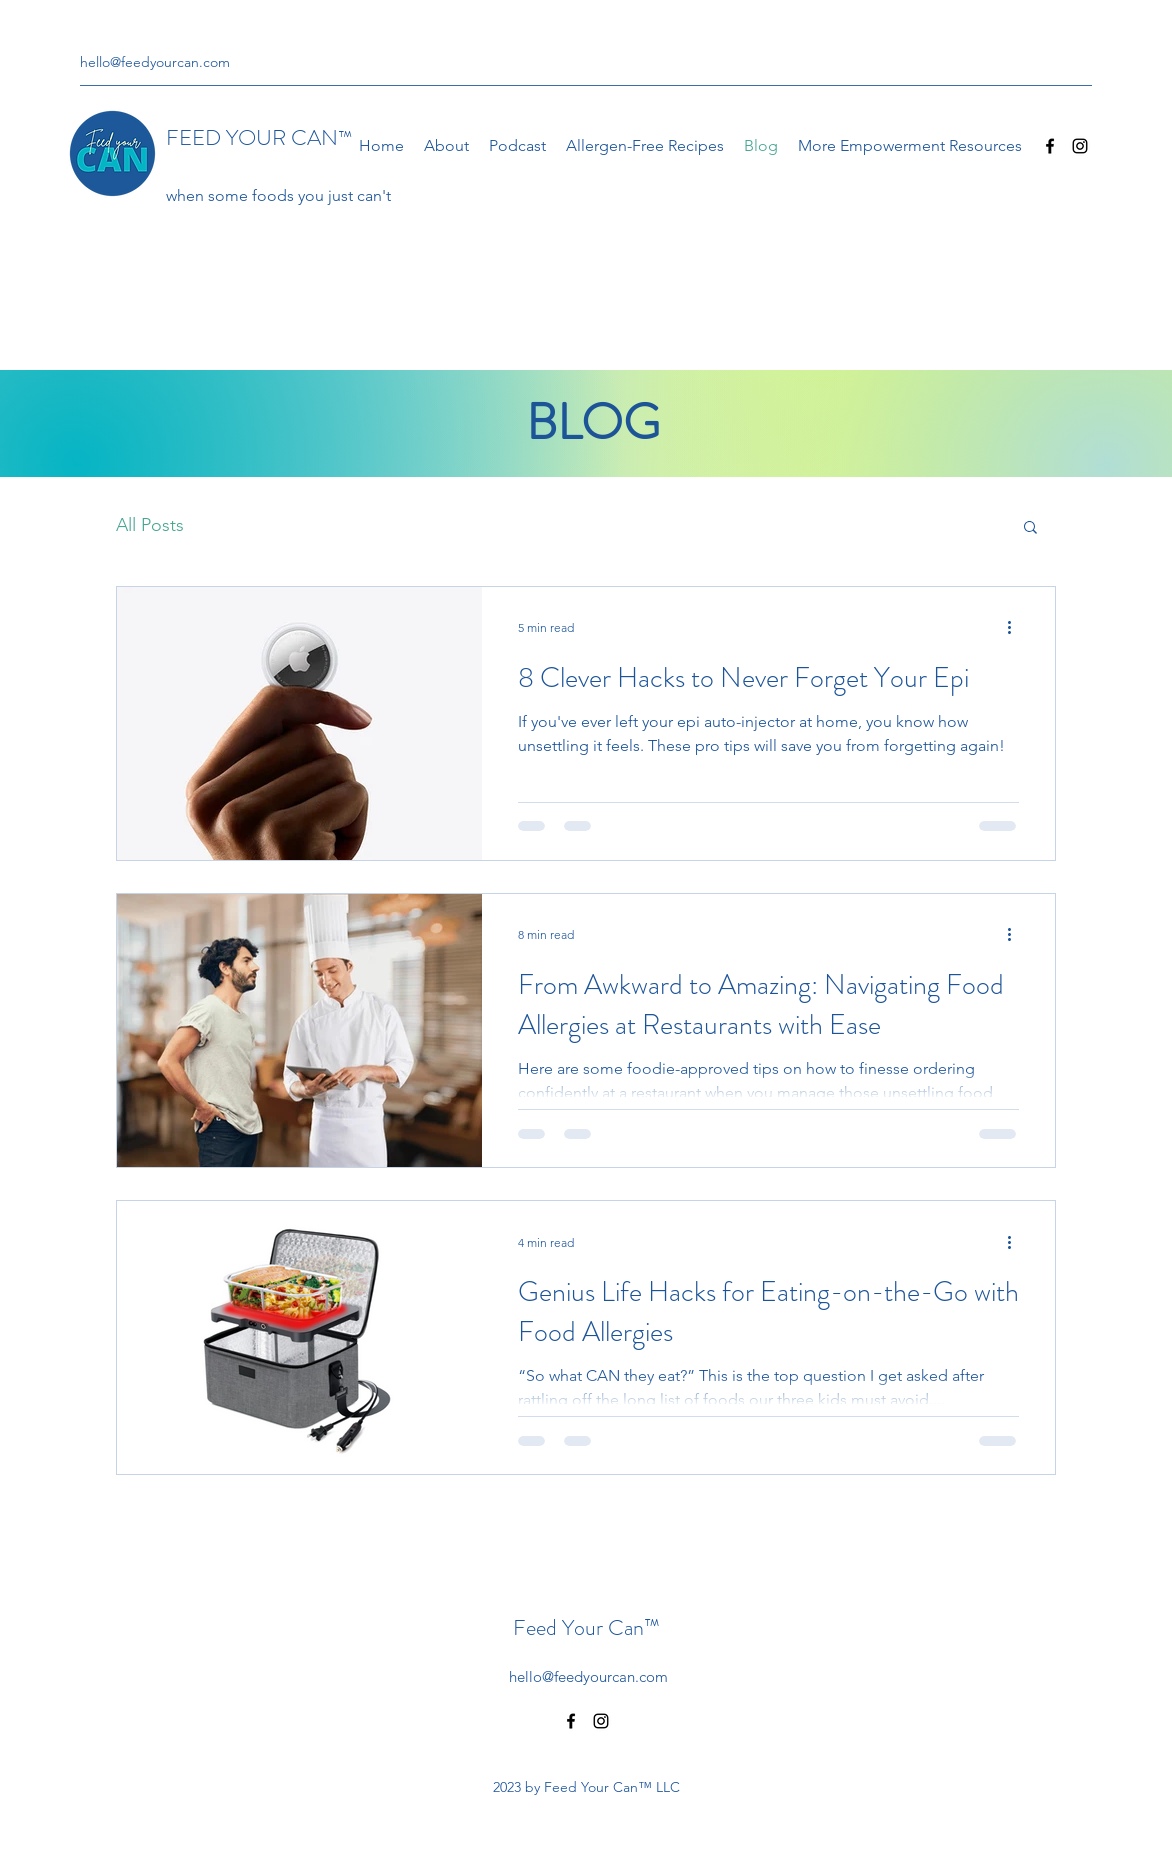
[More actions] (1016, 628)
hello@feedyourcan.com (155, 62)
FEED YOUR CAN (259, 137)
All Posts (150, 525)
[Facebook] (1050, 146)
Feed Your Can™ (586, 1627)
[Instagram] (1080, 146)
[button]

_ _ _ _ _

- **TASK**
Print the material again, unchanged, without its pictures.

- **RESULT OF THE EXERCISE**
[More actions] (1016, 628)
hello@feedyourcan.com (155, 62)
FEED YOUR CAN (259, 137)
All Posts (150, 525)
[Facebook] (1050, 146)
Feed Your Can™ (586, 1627)
[Instagram] (1080, 146)
[button]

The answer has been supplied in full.